Flexcache volume become full and NFS client requests got hung
Applies to
- ONTAP 9.5 and later
- FlexCache
- NFS
Issue
- Flexcache volume went up to 99% full and caused client requests to hang.
- Operations like "ls" and "cd" on NFS client got hung.
- Origin volume was NOT full and noticed below error in ems logs:
Wed Mar 29 11:27:54 -0700 [nodeA: wafl_exempt10: wafl.vol.full:alert]: Insufficient space on volume vol__0001@vserver:a385f57a-afbd-11ed-91c0-00a098ba0334 to perform operation. 432KB was requested but only 384KB was available.
Wed Mar 29 11:27:55 -0700 [nodeA: wafl_spcd_main: monitor.volume.full:debug]: Volume vol__0001@vserver:a385f57a-afbd-11ed-91c0-00a098ba0334 is full (using or reserving 99% of space and 7% of inodes).
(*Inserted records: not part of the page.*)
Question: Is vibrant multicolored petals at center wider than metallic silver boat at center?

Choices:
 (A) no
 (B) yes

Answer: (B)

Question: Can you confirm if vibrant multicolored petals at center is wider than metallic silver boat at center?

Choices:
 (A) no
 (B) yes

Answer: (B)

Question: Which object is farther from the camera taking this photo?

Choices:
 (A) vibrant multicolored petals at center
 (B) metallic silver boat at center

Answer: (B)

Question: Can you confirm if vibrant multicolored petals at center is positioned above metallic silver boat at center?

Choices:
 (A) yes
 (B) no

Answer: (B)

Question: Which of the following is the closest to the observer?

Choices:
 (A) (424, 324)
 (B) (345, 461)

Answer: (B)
Wed Mar 29 11:27:56 -0700 [nodeA: FgGroupListTimer: fg.space.member.full:alert]: Constituent 1099 in FlexGroup vol (fg-uuid b5a85457-b48e-11ed-948e-00a098dec0b4) is out of space.
Wed Mar 29 11:37:54 -0700 [nodeA: wafl_exempt13: wafl.vol.full:alert]: Insufficient space on volume vol__0001@vserver:a385f57a-afbd-11ed-91c0-00a098ba0334 to perform operation. 424KB was requested but only 380KB was available.
- NFS operations failed:
Wed Mar 29 11:28:12 -0700 [nodeA: kernel: Nblade.dBladeNoResponse.NFS:error]: File operation timed out because there was no response from the data-serving node. Node UUID: 858edac4-7bd1-11ed-a6ec-00a098dec0b4, file operation protocol: NFS, client IP address: 10.1.2.3, RPC procedure: 17.
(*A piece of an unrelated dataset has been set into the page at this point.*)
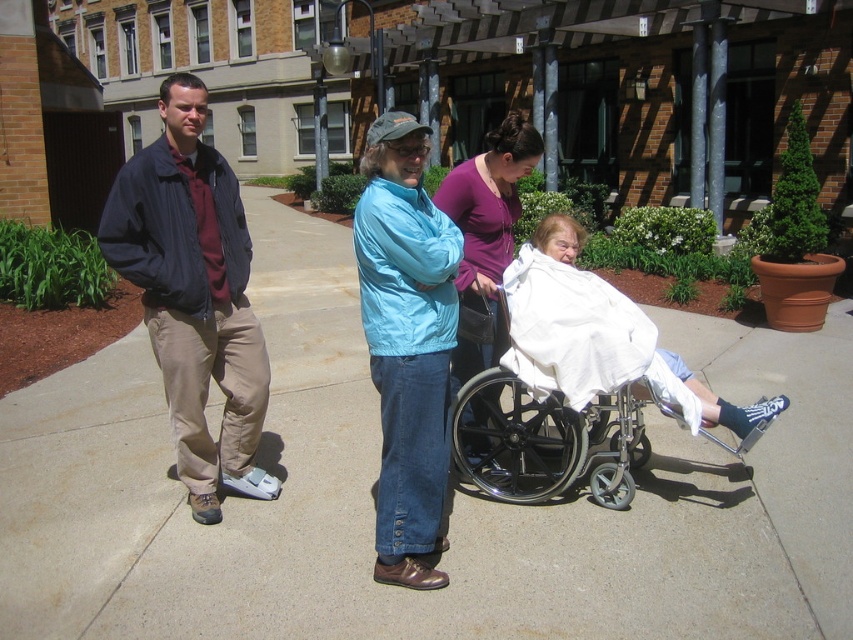 You are a delivery person trying to navigate a narrow path in the courtyard. The path is made of concrete at center and has a metallic silver wheelchair at center parked on it. Can you pass through the path without moving the wheelchair?

The concrete at center is larger in size than the metallic silver wheelchair at center, so there is enough space to pass through the path without moving the wheelchair. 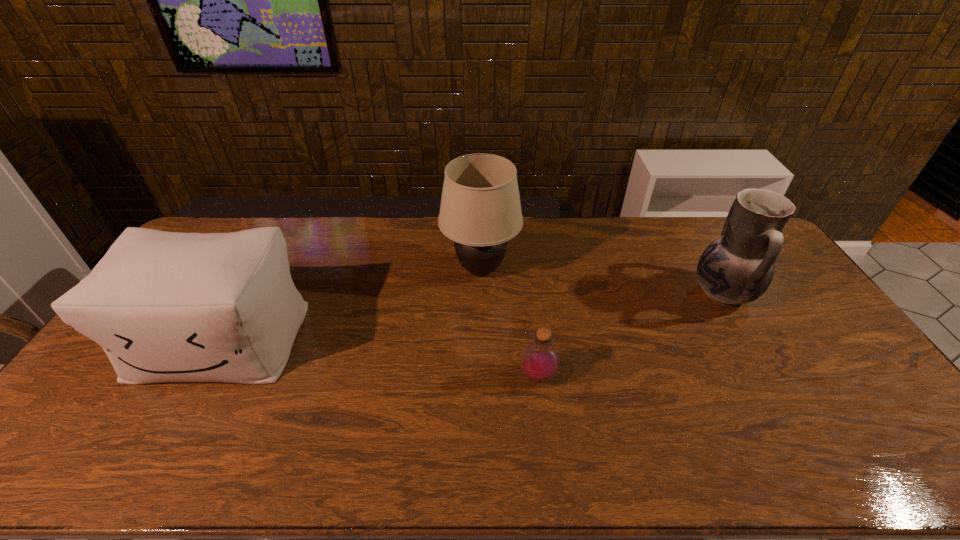 Where is `vacant area that lies between the bottle and the cushion`? The image size is (960, 540). vacant area that lies between the bottle and the cushion is located at coordinates (379, 358).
- sktrace shows below at issue time:
2023-03-29T18:27:55Z 14646667110509780 [13:0] WAFLREMOTE_EXCEPTION: store cache 1089.4389 of origin 2156655294.1853 snapid 0: debt enospc (error 292)
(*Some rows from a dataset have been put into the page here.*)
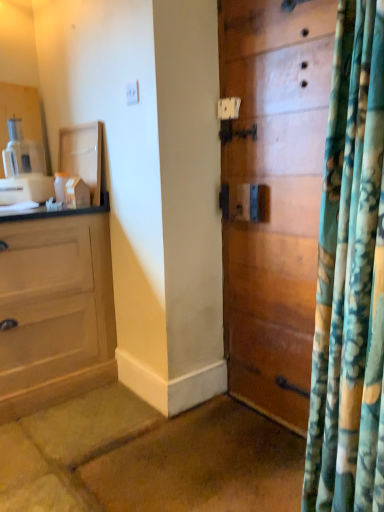 Question: Is wooden door at center to the left or to the right of white plastic coffee machine at left in the image?

Choices:
 (A) right
 (B) left

Answer: (A)

Question: From a real-world perspective, is wooden door at center above or below white plastic coffee machine at left?

Choices:
 (A) above
 (B) below

Answer: (B)

Question: From the image's perspective, is wooden door at center above or below white plastic coffee machine at left?

Choices:
 (A) above
 (B) below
2023-03-29T18:27:55Z 14646667110610864 [13:0] WAFLREMOTE_EXCEPTION: store cache 1089.4389 of origin 2156655294.1850 snapid 0: debt enospc (error 292)
- Ideally, flexcache volume should run a scrub job and evict data when volume is 90% full. But in this case, volume reached to 99%.